The aim of this study was to compare endothelial permeability, which is considered a hallmark of coronary artery disease, between patients with different HbA1c levels using an albumin-binding magnetic resonance (MR) probe. This cross-sectional study included 26 patients with clinical indication for X-ray angiography who were classified into three groups according to HbA1c level (<5.7% [<39 mmol/mol], 5.7-6.4% [39-47 mmol/mol], and ≥6.5% [48 mmol/mol]). Subjects underwent gadofosveset-enhanced coronary magnetic resonance and X-ray angiography including optical coherence within 24 h. Contrast-to-noise ratios (CNRs) were assessed to measure the probe uptake in the coronary wall by coronary segment, excluding those with culprit lesions in X-ray angiography. In the group of patients with HbA1c levels between 5.7 and 6.4%, 0.30 increased normalized CNR values were measured, compared with patients with HbA1c levels <5.7% (0.30 [95% CI 0.04, 0.57]). In patients with HbA1c levels ≥6.5%, we found 0.57 higher normalized CNR values compared with patients with normal HbA1c levels (0.57 [95% CI 0.28, 0.85]) and 0.26 higher CNR values for patients with HbA1c level ≥6.5% compared with patients with HbA1c levels between 5.7 and 6.4% (0.26 [95% CI -0.04, 0.57]). Additionally, late atherosclerotic lesions were more common in patients with high HbA1c levels (HbA1c ≥6.5%, n = 14 [74%]; HbA1c 5.7-6.4%, n = 6 [60%]; and HbA1c <5.7%, n = 10 [53%]). In conclusion, coronary MRI in combination with an albumin-binding MR probe suggests that both patients with intermediate and patients with high HbA1c levels are associated with a higher extent of endothelial damage of the coronary arteries compared with patients with HbA1c levels <5.7%.

Novel Approach for In Vivo Detection of Vulnerable Coronary Plaques Using Molecular 3-T CMR Imaging With an Albumin-Binding Probe.
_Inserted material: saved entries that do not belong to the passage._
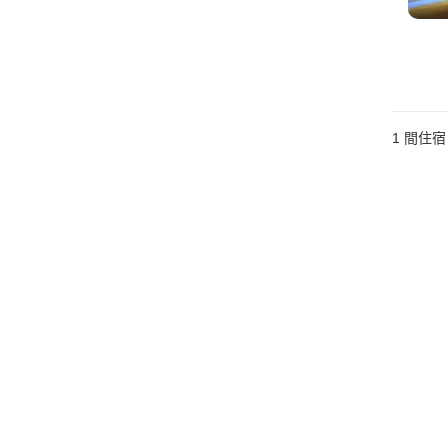
1 間住宿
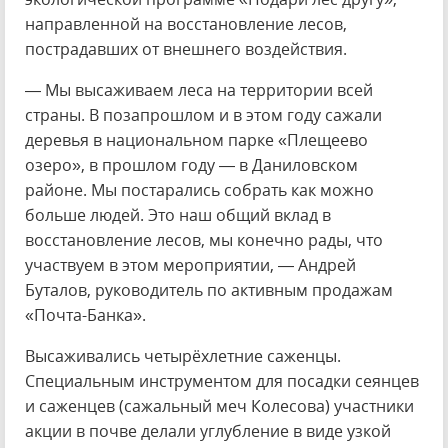
направленной на восстановление лесов,
пострадавших от внешнего воздействия.
— Мы высаживаем леса на территории всей
страны. В позапрошлом и в этом году сажали
деревья в национальном парке «Плещеево
озеро», в прошлом году — в Даниловском
районе. Мы постарались собрать как можно
больше людей. Это наш общий вклад в
восстановление лесов, мы конечно рады, что
участвуем в этом мероприятии, — Андрей
Буталов, руководитель по активным продажам
«Почта-Банка».
Высаживались четырёхлетние саженцы.
Специальным инструментом для посадки сеянцев
и саженцев (сажальный меч Колесова) участники
акции в почве делали углубление в виде узкой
OBJECTIVES: This study sought to investigate the potential of the noninvasive albumin-binding probe gadofosveset-enhanced cardiac magnetic resonance (GE-CMR) for detection of coronary plaques that can cause acute coronary syndromes (ACS). BACKGROUND: ACS are frequently caused by rupture or erosion of coronary plaques that initially do not cause hemodynamically significant stenosis and are therefore not detected by invasive x-ray coronary angiography (XCA). METHODS: A total of 25 patients with ACS or symptoms of stable coronary artery disease underwent GE-CMR, clinically indicated XCA, and optical coherence tomography (OCT) within 24 h. GE-CMR was performed approximately 24 h following a 1-time application of gadofosveset-trisodium. Contrast-to-noise ratio (CNR) was quantified within coronary segments in comparison with blood signal. RESULTS: A total of 207 coronary segments were analyzed on GE-CMR. Segments containing a culprit lesion in ACS patients (n = 11) showed significant higher signal enhancement (CNR) following gadofosveset-trisodium application than segments without culprit lesions (n = 196; 6.1 [3.9 to 16.5] vs. 2.1 [0.5 to 3.5]; p < 0.001). GE-CMR was able to correctly identify culprit coronary lesions in 9 of 11 segments (sensitivity 82%) and correctly excluded culprit coronary lesions in 162 of 195 segments (specificity 83%). Additionally, segmented areas of thin-cap fibroatheroma (n = 22) as seen on OCT demonstrated significantly higher CNR than segments without coronary plaque or segments containing early atherosclerotic lesions (n = 185; 9.2 [3.3 to 13.7] vs. 2.1 [0.5 to 3.4]; p = 0.001). CONCLUSIONS: In this study, we demonstrated for the first time the noninvasive detection of culprit coronary lesions and thin-cap fibroatheroma of the coronary arteries in vivo by using GE-CMR. This method may represent a novel approach for noninvasive cardiovascular risk prediction.